C/EBPα alleviates hepatic ischemia‐reperfusion injury by inhibiting endoplasmic reticulum stress via HDAC1‐mediated deacetylation of ATF4

Abstract Hepatic ischemia‐reperfusion (IR) injury is a complex systemic process causing a series clinical problem. C/EBPα is a key transcription factor for hepatocyte function, but its role and mechanism in regulating hepatic IR injury are largely unknown. Occluding portal vein and hepatic artery was used to establish a mouse model of hepatic IR injury. C/EBPα expression was decreased in IR‐injured liver compared with the sham, accompanied by increased contents of serum alanine transaminase (ALT), aspartate transaminase (AST), high mobility group box‐1, and proportion of hepatic cells.

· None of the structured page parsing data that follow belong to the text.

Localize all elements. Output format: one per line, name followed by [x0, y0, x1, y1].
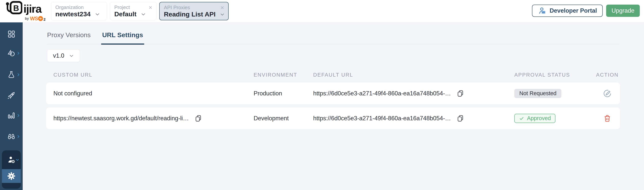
- api-proxies-value: Reading List API: [164, 10, 216, 18]
- custom-url-cell: https://newtest.saasorg.work.gd/default/…: [46, 114, 254, 122]
- copy-icon[interactable]: [456, 90, 464, 97]
- column-header-custom-url: CUSTOM URL: [46, 72, 254, 78]
- bar-chart-icon: [7, 111, 16, 120]
- table-row: Not configured Production https://6d0ce5…: [46, 83, 620, 104]
- sidebar-item-test[interactable]: [0, 69, 23, 81]
- gear-icon: [7, 172, 16, 181]
- tab-url-settings[interactable]: URL Settings: [102, 31, 143, 44]
- default-url-text: https://6d0ce5e3-a271-49f4-860a-ea16a748…: [313, 90, 451, 97]
- action-cell: [594, 89, 620, 98]
- upgrade-button[interactable]: Upgrade: [606, 4, 640, 17]
- url-settings-table: CUSTOM URL ENVIRONMENT DEFAULT URL APPRO…: [46, 69, 620, 129]
- tab-bar: Proxy Versions URL Settings: [47, 22, 620, 44]
- top-bar: B ijira by WS 2 Organizati: [0, 0, 644, 22]
- brand-name: ijira: [24, 3, 41, 14]
- approval-status-cell: Not Requested: [514, 89, 594, 98]
- wso2-byline: by WS 2: [6, 16, 46, 22]
- main-content: Proxy Versions URL Settings v1.0 CUSTOM …: [23, 22, 644, 190]
- topbar-actions: <> Developer Portal Upgrade: [532, 4, 640, 17]
- developer-portal-icon: <>: [538, 6, 546, 15]
- project-label: Project: [114, 4, 130, 10]
- copy-icon[interactable]: [194, 114, 202, 122]
- design-icon: [7, 49, 16, 58]
- app-window: B ijira by WS 2 Organizati: [0, 0, 644, 190]
- bijira-logo: B ijira by WS 2: [6, 1, 46, 22]
- sidebar-item-observe[interactable]: [0, 130, 23, 143]
- sidebar-item-insights[interactable]: [0, 109, 23, 122]
- rocket-icon: [7, 91, 16, 100]
- tab-proxy-versions[interactable]: Proxy Versions: [47, 31, 91, 44]
- environment-cell: Development: [254, 115, 313, 122]
- sidebar-item-design[interactable]: [0, 47, 23, 59]
- organization-select[interactable]: Organization newtest234: [51, 2, 107, 20]
- close-icon[interactable]: [148, 5, 153, 10]
- close-icon[interactable]: [220, 5, 225, 10]
- grid-icon: [7, 29, 16, 38]
- table-row: https://newtest.saasorg.work.gd/default/…: [46, 107, 620, 129]
- environment-cell: Production: [254, 90, 313, 97]
- binoculars-icon: [7, 132, 16, 141]
- project-select[interactable]: Project Default: [110, 2, 156, 20]
- edit-icon[interactable]: [603, 89, 612, 98]
- project-value: Default: [114, 10, 136, 18]
- chevron-down-icon[interactable]: [220, 12, 225, 17]
- check-icon: [519, 116, 524, 121]
- custom-url-text: https://newtest.saasorg.work.gd/default/…: [54, 115, 189, 122]
- sidebar-bottom-group: [2, 150, 21, 189]
- version-select-value: v1.0: [53, 52, 64, 59]
- sidebar: [0, 22, 23, 190]
- default-url-text: https://6d0ce5e3-a271-49f4-860a-ea16a748…: [313, 115, 451, 122]
- custom-url-cell: Not configured: [46, 90, 254, 97]
- api-proxies-select[interactable]: API Proxies Reading List API: [159, 2, 229, 20]
- table-header-row: CUSTOM URL ENVIRONMENT DEFAULT URL APPRO…: [46, 69, 620, 83]
- chevron-down-icon[interactable]: [141, 11, 146, 17]
- organization-label: Organization: [55, 4, 84, 10]
- column-header-default-url: DEFAULT URL: [313, 72, 514, 78]
- status-badge: Approved: [514, 114, 556, 123]
- user-gear-icon: [7, 155, 16, 164]
- chevron-down-icon: [15, 158, 20, 162]
- version-select[interactable]: v1.0: [47, 49, 80, 62]
- chevron-down-icon[interactable]: [95, 11, 100, 17]
- wso2-o-icon: [38, 16, 43, 21]
- chevron-right-icon: [16, 73, 20, 77]
- chevron-right-icon: [16, 51, 20, 55]
- approval-status-cell: Approved: [514, 114, 594, 123]
- action-cell: [594, 114, 620, 123]
- column-header-action: ACTION: [594, 72, 620, 78]
- svg-text:B: B: [13, 4, 19, 13]
- chevron-right-icon: [16, 113, 20, 118]
- api-proxies-label: API Proxies: [164, 4, 190, 10]
- sidebar-item-deploy[interactable]: [0, 89, 23, 101]
- delete-icon[interactable]: [603, 114, 612, 123]
- column-header-environment: ENVIRONMENT: [254, 72, 313, 78]
- default-url-cell: https://6d0ce5e3-a271-49f4-860a-ea16a748…: [313, 90, 514, 97]
- column-header-approval-status: APPROVAL STATUS: [514, 72, 594, 78]
- chevron-right-icon: [16, 134, 20, 139]
- sidebar-item-admin[interactable]: [2, 150, 21, 169]
- sidebar-item-dashboard[interactable]: [0, 28, 23, 40]
- chevron-down-icon: [69, 53, 74, 58]
- default-url-cell: https://6d0ce5e3-a271-49f4-860a-ea16a748…: [313, 114, 514, 122]
- bijira-logo-icon: B: [6, 1, 22, 17]
- organization-value: newtest234: [55, 10, 90, 18]
- flask-icon: [7, 70, 16, 79]
- developer-portal-button[interactable]: <> Developer Portal: [532, 4, 603, 17]
- svg-text:<>: <>: [542, 11, 545, 13]
- copy-icon[interactable]: [456, 114, 464, 122]
- sidebar-item-settings[interactable]: [2, 169, 21, 183]
- status-badge: Not Requested: [514, 89, 562, 98]
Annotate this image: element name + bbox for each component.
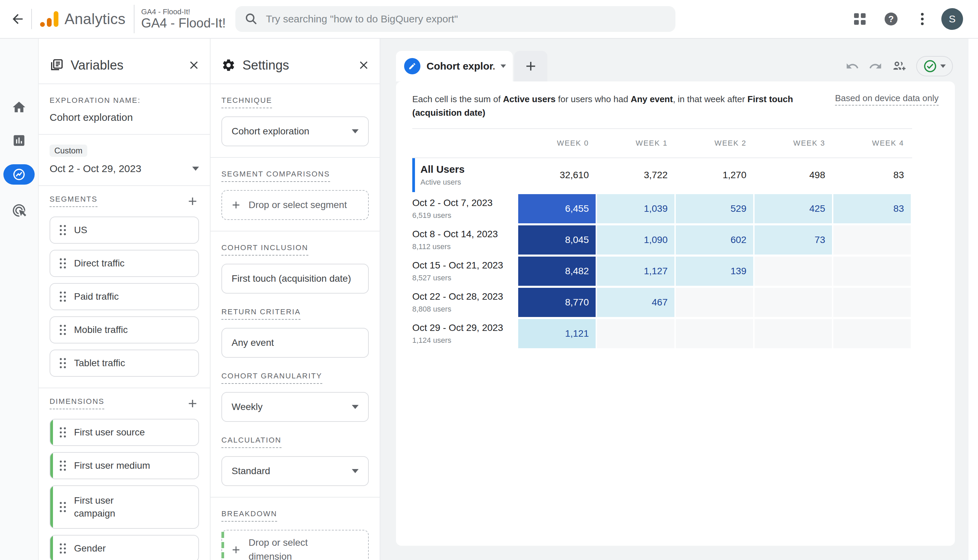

Oxygen and glucose deprivation/recovery (OGD/R) was used to establish a cellular hepatic IR model in WRL‐68 hepatocytes in vitro, and C/EBPα was overexpressed in the hepatocytes to evaluate its effect on hepatic IR injury. OGD/R promoted oxidative stress, cell apoptosis and endoplasmic reticulum (ER) stress in hepatocytes, which was reversed by C/EBPα overexpression. Then, we found that C/EBPα promoted histone deacetylase 1 (HDAC1) transcription through binding to HDAC1 promoter. Moreover, HDAC1 deacetylated the activating transcription factor 4 (ATF4), a key positive regulator of ER stress. Trichostatin‐A (an HDAC inhibitor) or ATF4 overexpression reversed the improvement of C/EBPα on OGD/R‐induced ER stress and hepatocyte dysfunction. 4‐Phenylbutyric acid (an endoplasmic reticulum stress inhibitor) also reversed the hepatic IR injury induced by ATF4 overexpression. Finally, lentivirus‐mediated C/EBPα overexpression vector was applied to administrate hepatic IR mice, and the results showed that C/EBPα overexpression ameliorated IR‐induced hepatic injury, manifesting with reduced ALT/AST, oxidative stress and ER stress. Altogether, our findings suggested that C/EBPα ameliorated hepatic IR injury by inhibiting ER stress via HDAC1‐mediated deacetylation of ATF4 promoter.